Both the video and the U.S. Embassy data focus on PM2.5 (particulate matter with diameters of 2.5 micrometers or less), which are found in smog and acid rain and originate from coal plants, diesel trucks, dust from construction sites, and other sources. These tiny pollutants are among the most dangerous, as they can embed in lungs and enter the bloodstream, leading to heart and respiratory problems, according to the U.S. Environmental Protection Agency.
Despite widespread concern about air pollution, the Chinese are less intensely worried about the broader issue of climate change than people in many other nations. Three-quarters of people in China, the world’s top polluter, say climate change is at least a somewhat serious problem, but just 18% say it’s a “very serious” problem – a decline of 23 percentage points since 2010, and much lower than the 54% median in 40 countries surveyed who say the same.
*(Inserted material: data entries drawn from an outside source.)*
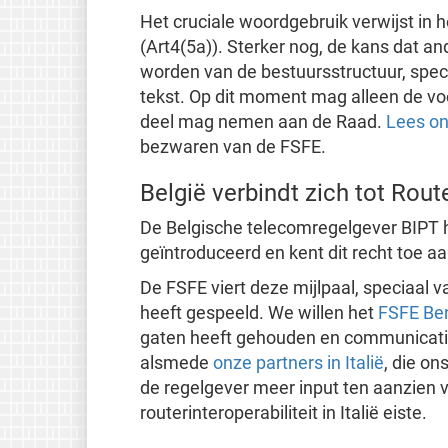
Het cruciale woordgebruik verwijst in 
(Art4(5a)). Sterker nog, de kans dat 
worden van de bestuursstructuur, specif
tekst. Op dit moment mag alleen de vo
deel mag nemen aan de Raad.
Lees on
bezwaren van de FSFE.
België verbindt zich tot Route
De Belgische telecomregelgever BIPT he
geïntroduceerd en kent dit recht toe aa
De FSFE viert deze mijlpaal, speciaal
heeft gespeeld. We willen het
FSFE Be
gaten heeft gehouden en communicatie
alsmede
onze partners in Italië
, die o
de regelgever meer input ten aanzien v
routerinteroperabiliteit in Italië eiste.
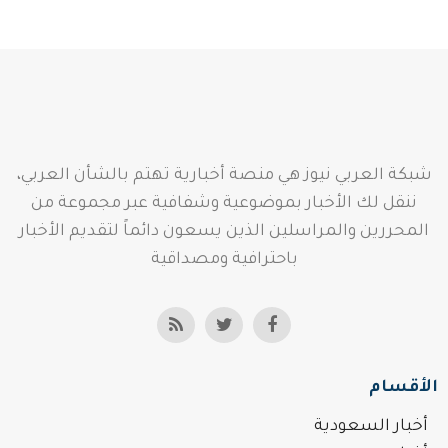
شبكة العربي نيوز هي منصة أخبارية تهتم بالشأن العربي،
ننقل لك الأخبار بموضوعية وشفافية عبر مجموعة من
المحررين والمراسلين الذين يسعون دائماً لتقديم الأخبار
باحترافية ومصداقية
الأقسام
أخبار السعودية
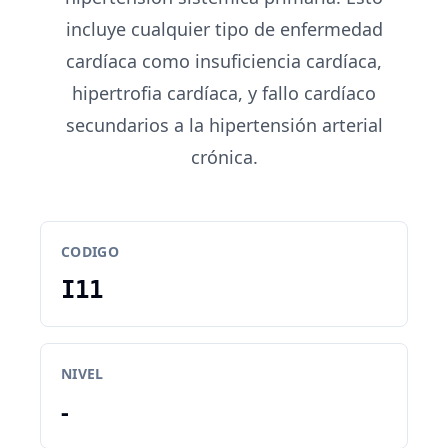
incluye cualquier tipo de enfermedad
cardíaca como insuficiencia cardíaca,
hipertrofia cardíaca, y fallo cardíaco
secundarios a la hipertensión arterial
crónica.
CODIGO
I11
NIVEL
-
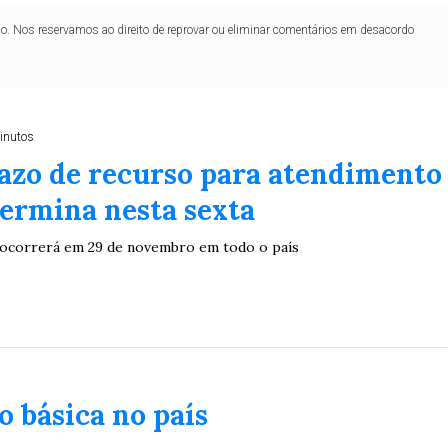
lo. Nos reservamos ao direito de reprovar ou eliminar comentários em desacordo
inutos
azo de recurso para atendimento
termina nesta sexta
 ocorrerá em 29 de novembro em todo o país
 básica no país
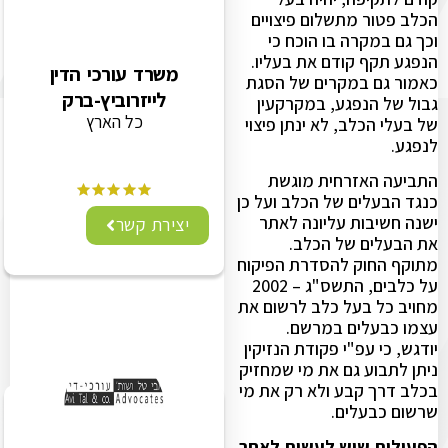
הכלב פטור מתשלום פיצויים
וכך גם במקרה בו הוכח כי
הנפגע תקף קודם את בעליו.
משרד עורכי הדין
כאמור גם במקרים של הסגת
לייזרוביץ-ברק
גבול של הנפגע, במקרקעין
כל הארץ
של בעלי הכלב, לא ינתן פיצוי
לנפגע.
התביעה האזרחית מוגשת
כנגד הבעלים של הכלב ועל כן
ישנה חשיבות עליונה לאתר
יצירת קשר
את הבעלים של הכלב.
מתוקף החוק להסדרת הפיקוח
על כלבים, התשס"ג – 2002
מחויב כל בעל כלב לרשום את
עצמו כבעלים במרשם.
יודגש, כי עפ"י פקודת הנזיקין
ניתן לתבוע גם את מי שמחזיק
בכלב דרך קבע ולא רק את מי
שרשום כבעלים.
הפעולות שיש לעשות לאחר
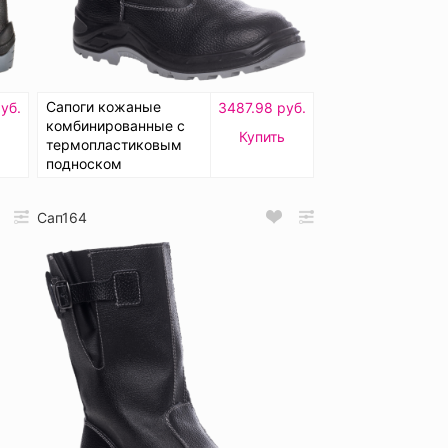
Сапоги кожаные
уб.
3487.98 руб.
комбинированные с
Купить
термопластиковым
подноском
Сап164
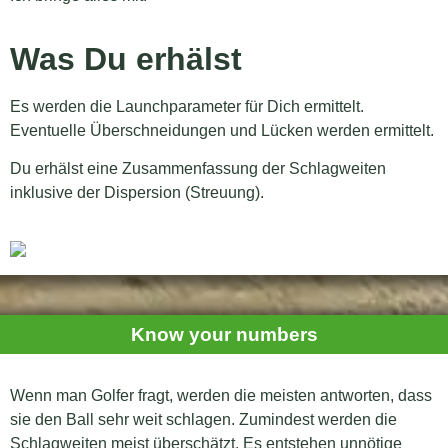
Was Du erhälst
Es werden die Launchparameter für Dich ermittelt.
Eventuelle Überschneidungen und Lücken werden ermittelt.
Du erhälst eine Zusammenfassung der Schlagweiten
inklusive der Dispersion (Streuung).
Know your numbers
Wenn man Golfer fragt, werden die meisten antworten, dass
sie den Ball sehr weit schlagen. Zumindest werden die
Schlagweiten meist überschätzt. Es entstehen unnötige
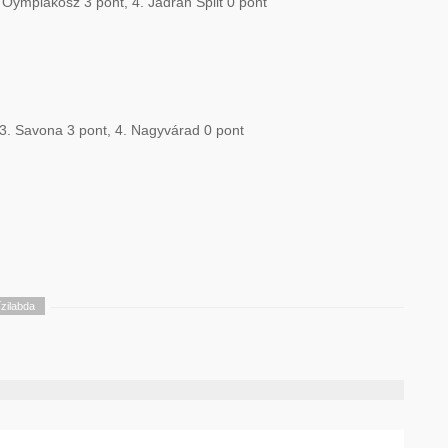
. Oympiakosz 3 pont, 4. Jadran Split 0 pont
, 3. Savona 3 pont, 4. Nagyvárad 0 pont
ízilabda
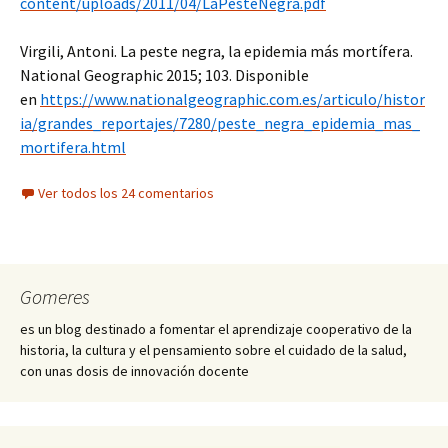
content/uploads/2011/04/LaPesteNegra.pdf
Virgili, Antoni. La peste negra, la epidemia más mortífera.
National Geographic 2015; 103. Disponible
en
https://www.nationalgeographic.com.es/articulo/histor
ia/grandes_reportajes/7280/peste_negra_epidemia_mas_
mortifera.html
Ver todos los 24 comentarios
Gomeres
es un blog destinado a fomentar el aprendizaje cooperativo de la
historia, la cultura y el pensamiento sobre el cuidado de la salud,
con unas dosis de innovación docente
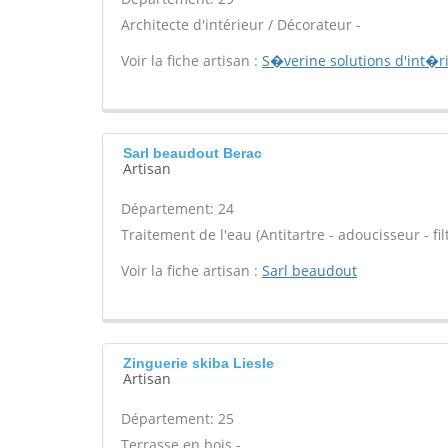
Architecte d'intérieur / Décorateur -
Voir la fiche artisan :
S�verine solutions d'int�r
Sarl beaudout Berac
Artisan
Département: 24
Traitement de l'eau (Antitartre - adoucisseur - filt
Voir la fiche artisan :
Sarl beaudout
Zinguerie skiba Liesle
Artisan
Département: 25
Terrasse en bois -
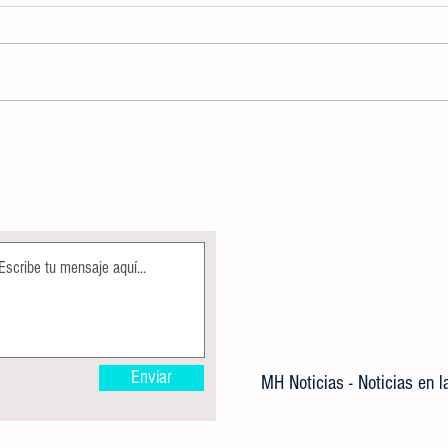
AUTORIDADES DETERMINARÁN USO
CREA
DE DISPOSITIVOS ELECTRÓNICOS,
IMPA
COMO APOYO DENTRO DE LA
GRATU
JORNADA ESCOLAR
Enviar
MH Noticias - Noticias en 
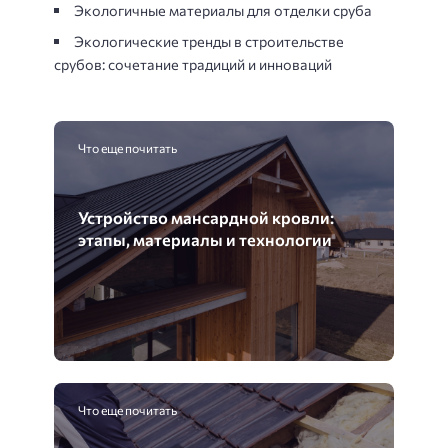
Экологичные материалы для отделки сруба
Экологические тренды в строительстве
срубов: сочетание традиций и инноваций
Что еще почитать
Устройство мансардной кровли:
этапы, материалы и технологии
Что еще почитать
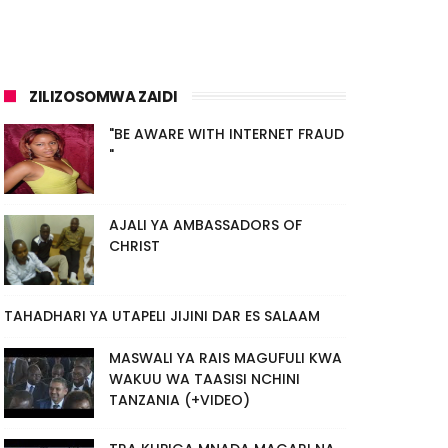
ZILIZOSOMWA ZAIDI
"BE AWARE WITH INTERNET FRAUD
"
AJALI YA AMBASSADORS OF
CHRIST
TAHADHARI YA UTAPELI JIJINI DAR ES SALAAM
MASWALI YA RAIS MAGUFULI KWA
WAKUU WA TAASISI NCHINI
TANZANIA (+VIDEO)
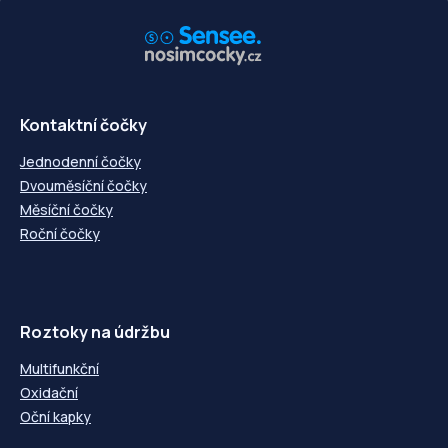
-5,00
---
-5,00
---
-5,25
---
-5,25
---
-5,50
---
-5,50
---
-5,75
---
-5,75
---
-6,00
---
-6,00
---
-6,50
---
-6,50
---
-7,00
---
-7,00
---
Kontaktní čočky
-7,50
---
-7,50
---
-8,00
---
-8,00
---
Jednodenní čočky
-8,50
---
-8,50
---
Dvouměsíční čočky
-9,00
---
-9,00
---
Měsíční čočky
-9,50
---
-9,50
---
Roční čočky
-10,00
---
-10,00
---
Roztoky na údržbu
Multifunkční
Oxidační
Oční kapky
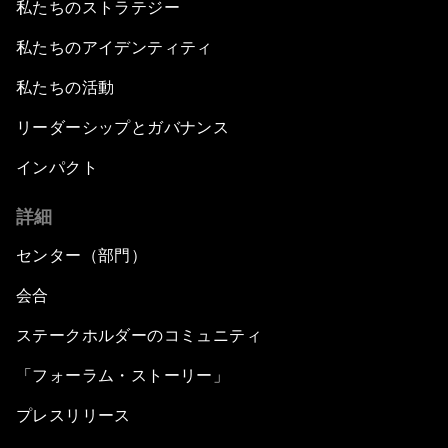
私たちのストラテジー
私たちのアイデンティティ
私たちの活動
リーダーシップとガバナンス
インパクト
詳細
センター（部門）
会合
ステークホルダーのコミュニティ
「フォーラム・ストーリー」
プレスリリース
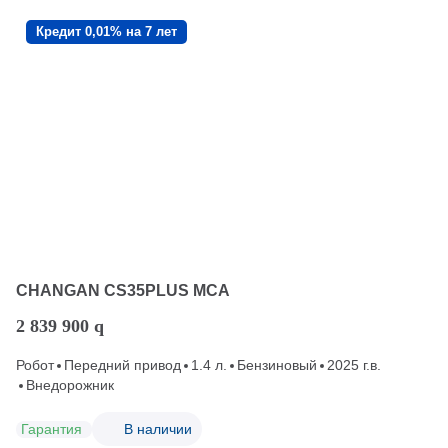
Кредит 0,01% на 7 лет
CHANGAN CS35PLUS MCA
2 839 900
q
Робот
Передний привод
1.4 л.
Бензиновый
2025 г.в.
Внедорожник
Гарантия
В наличии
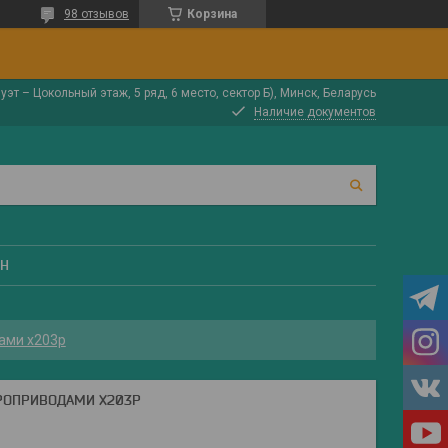
98 отзывов
Корзина
луэт – Цокольный этаж, 5 ряд, 6 место, сектор Б), Минск, Беларусь
Наличие документов
ЕН
ами x203p
РОПРИВОДАМИ X203P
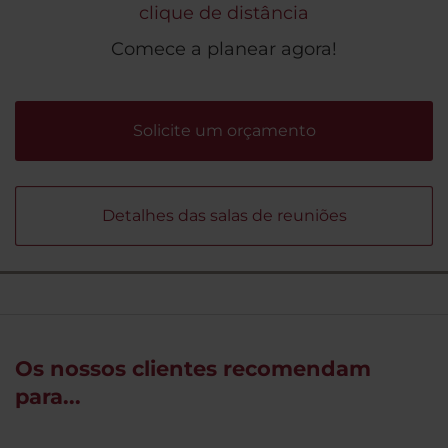
clique de distância
Comece a planear agora!
Solicite um orçamento
Detalhes das salas de reuniões
Os nossos clientes recomendam
para...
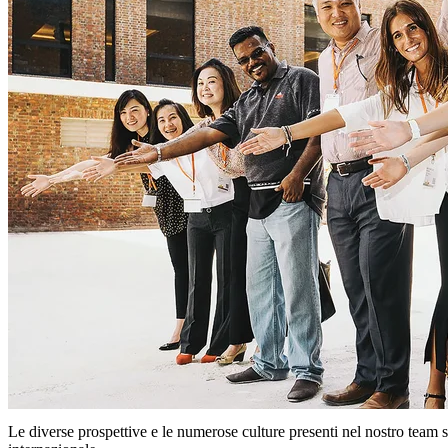
Le diverse prospettive e le numerose culture presenti nel nostro team s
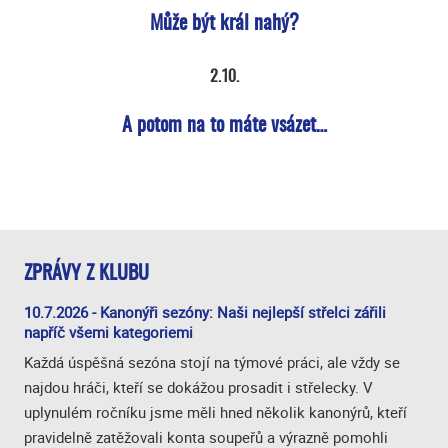
Může být král nahý?
2.10.
A potom na to máte vsázet…
ZPRÁVY Z KLUBU
10.7.2026 - Kanonýři sezóny: Naši nejlepší střelci zářili
napříč všemi kategoriemi
Každá úspěšná sezóna stojí na týmové práci, ale vždy se
najdou hráči, kteří se dokážou prosadit i střelecky. V
uplynulém ročníku jsme měli hned několik kanonýrů, kteří
pravidelně zatěžovali konta soupeřů a výrazně pomohli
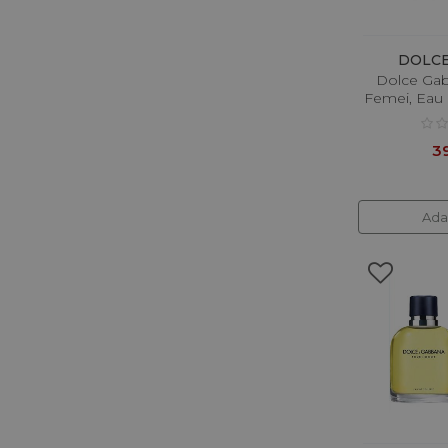
DOLC
Dolce Gab
Femei, Eau
39
Ada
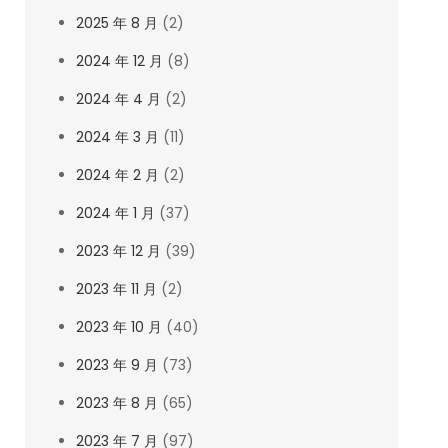
2025 年 8 月
(2)
2024 年 12 月
(8)
2024 年 4 月
(2)
2024 年 3 月
(11)
2024 年 2 月
(2)
2024 年 1 月
(37)
2023 年 12 月
(39)
2023 年 11 月
(2)
2023 年 10 月
(40)
2023 年 9 月
(73)
2023 年 8 月
(65)
2023 年 7 月
(97)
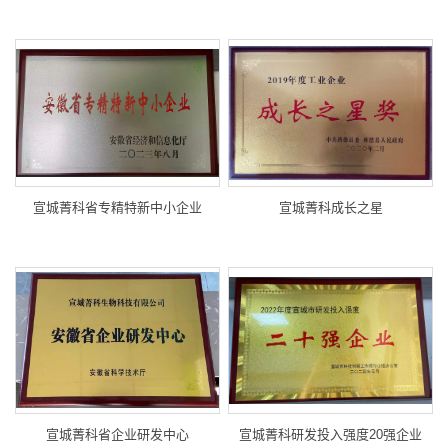
宣城菁科省专精特新中小企业
宣城菁科成长之星
宣城菁科省企业研发中心
宣城菁科研发投入强度20强企业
Another 73% of Chinese are at least somewhat concerned that climate change will harm them personally, but again, just 15% say they are “very concerned” – compared with a 40% global median who are very concerned.
To address the issue, 56% of people in China believe rich countries should do more than developing countries because they have produced most of the emissions so far, compared with 33% who say developing countries should do just as much because they will emit the most in the future.
Overall, a broad majority (71%) of Chinese support an international deal limiting greenhouse gas emissions, roughly in line with the 78% global median who agree.
Note: The data for air quality at the U.S. Embassy in Beijing refer to categories based on U.S. EPA standards. China collects its own PM2.5 data and has different standards.